Hingga akhir 2024, Hendra memproyeksikan IHSG akan berada di kisaran 7.150 - 7280, dengan tekanan utama berasal dari kebijakan kenaikan PPN dan lemahnya konsumsi masyarakat.
“Sektor perbankan yang mampu menahan IHSG hingga akhir tahun hanya BBCA. Sektor energi juga bisa membantu, karena sudah naik dari awal 2024,” tuturnya.
Menurut Hendra, meskipun tahun ini penuh tantangan, peluang pasar saham Indonesia untuk bangkit di 2025 tetap terbuka.
Dengan sinergi antara pemerintah, OJK, dan pelaku pasar dalam menciptakan kebijakan yang mendorong pertumbuhan, menjaga stabilitas ekonomi, serta memulihkan kepercayaan pasar, IHSG berpotensi mencatat kinerja yang lebih baik.

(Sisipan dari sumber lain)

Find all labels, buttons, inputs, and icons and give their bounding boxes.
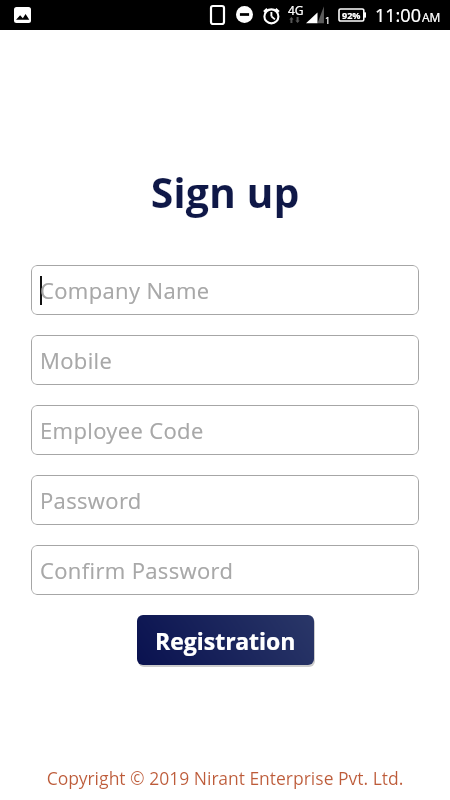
other: Screenshot — [14, 7, 31, 23]
staticText: Employee Code — [40, 415, 204, 445]
button[interactable]: Employee Code — [31, 405, 419, 455]
staticText: 1 — [325, 14, 331, 26]
staticText: 4G — [288, 2, 304, 18]
button[interactable]: Registration — [137, 615, 314, 665]
staticText: Confirm Password — [40, 555, 234, 585]
button[interactable]: Mobile — [31, 335, 419, 385]
staticText: Company Name — [40, 275, 210, 305]
staticText: 11:00 — [375, 3, 421, 28]
staticText: Mobile — [40, 345, 113, 375]
button[interactable]: Company Name — [31, 265, 419, 315]
staticText: AM — [422, 9, 441, 25]
button[interactable]: Password — [31, 475, 419, 525]
staticText: Registration — [155, 625, 296, 656]
staticText: Copyright © 2019 Nirant Enterprise Pvt. … — [0, 766, 450, 790]
button[interactable]: Confirm Password — [31, 545, 419, 595]
staticText: Password — [40, 485, 142, 515]
staticText: Sign up — [0, 164, 450, 220]
staticText: 92% — [342, 9, 361, 21]
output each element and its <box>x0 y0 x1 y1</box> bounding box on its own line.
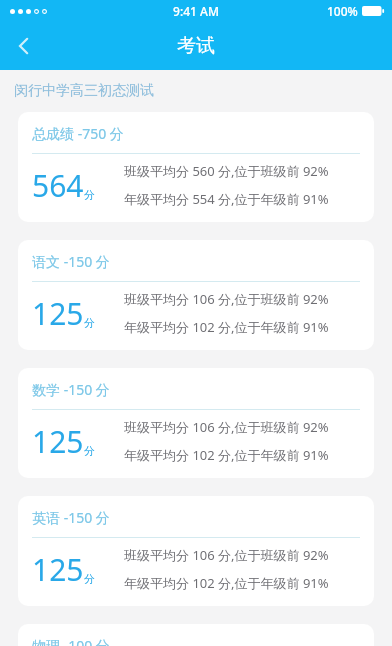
button[interactable]: 数学 -150 分 <box>18 368 374 478</box>
staticText: 分 <box>84 444 95 458</box>
staticText: 100% <box>327 3 358 19</box>
staticText: 班级平均分 106 分,位于班级前 92% <box>124 418 329 436</box>
button[interactable]: 总成绩 -750 分 <box>18 112 374 222</box>
staticText: 125 <box>32 421 84 462</box>
staticText: 年级平均分 554 分,位于年级前 91% <box>124 190 329 208</box>
staticText: 班级平均分 106 分,位于班级前 92% <box>124 546 329 564</box>
staticText: 年级平均分 102 分,位于年级前 91% <box>124 318 329 336</box>
staticText: 年级平均分 102 分,位于年级前 91% <box>124 574 329 592</box>
staticText: 闵行中学高三初态测试 <box>14 82 154 100</box>
button[interactable]: 英语 -150 分 <box>18 496 374 606</box>
button[interactable]: 语文 -150 分 <box>18 240 374 350</box>
staticText: 语文 -150 分 <box>32 252 110 271</box>
staticText: 班级平均分 106 分,位于班级前 92% <box>124 290 329 308</box>
button[interactable]: 物理 -100 分 <box>18 624 374 646</box>
staticText: 564 <box>32 165 84 206</box>
staticText: 9:41 AM <box>173 3 219 19</box>
staticText: 125 <box>32 293 84 334</box>
staticText: 英语 -150 分 <box>32 508 110 527</box>
staticText: 125 <box>32 549 84 590</box>
staticText: 分 <box>84 572 95 586</box>
staticText: 班级平均分 560 分,位于班级前 92% <box>124 162 329 180</box>
staticText: 分 <box>84 316 95 330</box>
button[interactable]: Back <box>0 22 48 70</box>
staticText: 考试 <box>177 34 215 58</box>
staticText: 总成绩 -750 分 <box>32 124 124 143</box>
staticText: 分 <box>84 188 95 202</box>
staticText: 数学 -150 分 <box>32 380 110 399</box>
staticText: 物理 -100 分 <box>32 636 110 646</box>
staticText: 年级平均分 102 分,位于年级前 91% <box>124 446 329 464</box>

Selain itu, langkah strategis pemerintah, seperti menjaga stabilitas rupiah, memberikan insentif pajak, dan memperluas edukasi pasar modal kepada masyarakat, juga perlu dioptimalkan.
“Jika hal ini terwujud, IHSG dapat kembali menjadi salah satu indeks terbaik di kawasan ASEAN. Sehingga, bisa memberikan peluang besar bagi investor untuk menikmati momentum pertumbuhan jangka panjang,” katanya.
Hendra melihat, target IHSG di tahun 2025 bisa ada di kisaran 7.500. Sejumlah sentimen positif, seperti stabilitas kebijakan moneter, stimulus fiskal, dan perbaikan tata kelola pasar, diharapkan mampu menarik kembali minat investor.
Sektor-sektor potensial yang bisa menjadi motor penggerak IHSG hingga tahun 2025 antara lain adalah sektor perbankan (BBCA, BMRI, BBRI), energi (ADRO, ITMG, PGAS), serta konsumer defensif (ICBP, MYOR).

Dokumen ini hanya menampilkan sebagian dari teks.